A few things: June 2020

As others have written, America is a different country from what it was just two weeks ago. From dramatic local policy reforms to high-profile leadership changes, the collective response to the murders of George Floyd, Breonna Taylor, and Ahmaud Aubrey feels like a lasting seismic shift.

But the shift, if there’s truly been one, wasn’t fast enough to save Rayshard Brooks, whose tragic interaction with Atlanta police escalated in a way that reminded me of Sandra Bland’s tragic traffic stop five years ago this July.

I have no deep insights here, but I do wonder: What’s actually changed?

How have you changed?

Maybe, in these recent weeks, you, like General C.Q. Brown, are in the slow-working wheel of self-reflection. Maybe you, too, have been thinking about things and have had new insights into your own past, your education, your beliefs, things you are now ready to reconsider.

Maybe you’ve done what white people do when we want to dig into racism: Read. And maybe that reading has reshaped your mind in ways that might lead to changed behavior, over time.

Maybe you’ve been hands-on and have engaged in difficult conversations, supported black-owned businesses, and given financial support to advocacy organizations. Maybe you’re re-writing your policy manual or calling elected officials or walking in peaceful protest, using your voice as never before.

Maybe you’ve been so hands-on and wrapped up in the emotional charge of the moment that you’re approaching overload but are afraid to let up. This is history in the making, and you’ve been fighting against racism for your whole life, and this time you’re going to help get that ball over the goal line, goddammit, because finally the momentum is real and palpable and powerful.

Here’s the question: What happens when things settle (which they will, eventually), and you return to your normal daily business of living and dying? What ongoing, ordinary behaviors will be proof of your newfound self?

When the Instagram Activism is over, how will it affect your trip to the grocery store, your car insurance renewal, or that home repair project?

When you plan your next company retreat or invite friends for dinner, what will be different?

Here’s a thought: Consider that, whether your current level of involvement is intense or somewhat tentative, you might be seeing new things (or seeing them in a new way), and you’ll have to train yourself to respond in a new way if you truly want to be the change you hope to see.

Think of it as establishing a new habit, remembering that it takes approximately 66 days of consistent, disciplined practice for a habit to stick. To your 30-day goal sheet, maybe you’ll add a new category for at least 21 days of anti-racism practice to anchor your tiny but necessary role in healing the broken world.

This is deep work, and it will take time. Keep going.

And give yourself, and others, some grace.

I have a friend whose long career includes working, years ago, as a charge nurse in an urban hospital emergency room. I talked to her last week about facilitating a small-group discussion, and she said this: “What I learned as a nurse in the ER is that when your anxiety level is a 4, you’re incapable of listening. All of your advanced thinking is shut down. So, patience matters, as does grace.”

A few other things…

Reading/Listening

How about a couple of oldies but goodies (that are as relevant now as then – I know, because I’ve re-read or re-watched them in the last two weeks):

Mellody Hobson’s 2014 TEDTalk, Color Blind or Color Brave?

Preston Lauterbach’s 2016 essay “Memphis Burning”

Malcom Gladwell’s Talking to Strangers (again, I recommend the audiobook over the book-book, but both are terrific and timely)
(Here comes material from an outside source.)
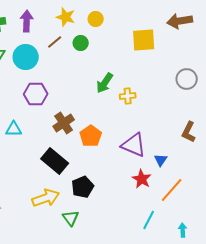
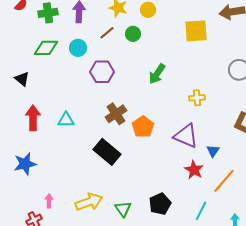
cyan circle: (26, 57) -> (78, 48), size x0.7
purple hexagon: (36, 94) -> (102, 72), moved
yellow cross: (128, 96) -> (197, 98), moved
black pentagon: (83, 187) -> (160, 204), moved
yellow arrow: (46, 198) -> (89, 202), moved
And, of course, “The Case for Reparations,” which continues to be one of the most compelling essays I’ve ever read. It’s long and requires work to read, but it’s worth it – as is David Brooks’s (much shorter and easier to read) 2019 reflection on “The Case for Reparations” after five years of thought.

Looking for something more contemporary, and maybe some good fiction? How about Louise Erdrich’s latest novel, The Night Watchman or James McBride’s Deacon King Kong, both of which my book group read recently. (This month we’re reading There, There by Tommy Orange.)
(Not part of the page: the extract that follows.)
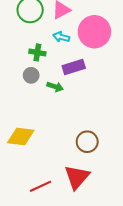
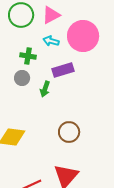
green arrow: (55, 87) -> (45, 89), turned 91
brown circle: (87, 142) -> (69, 132), moved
Feeling hopeless or overwhelmed and need a 5-minute respite? Hidden Brain to the rescue.

Cooking

Ottolenghi’s basic hummus

Eating Well’s Creamy Cucumber Soup

Melissa Clark’s Green Goddess Pasta Salad

Samin Nosrat’s Kuku Sabzi (Persian Herb Frittata)

And new to me, though not new, a sweet, wonderful, comforting treat: Smitten Kitchen’s Strawberry Milk

Final Word

The daylilies are blooming. They are beautiful, and I love them.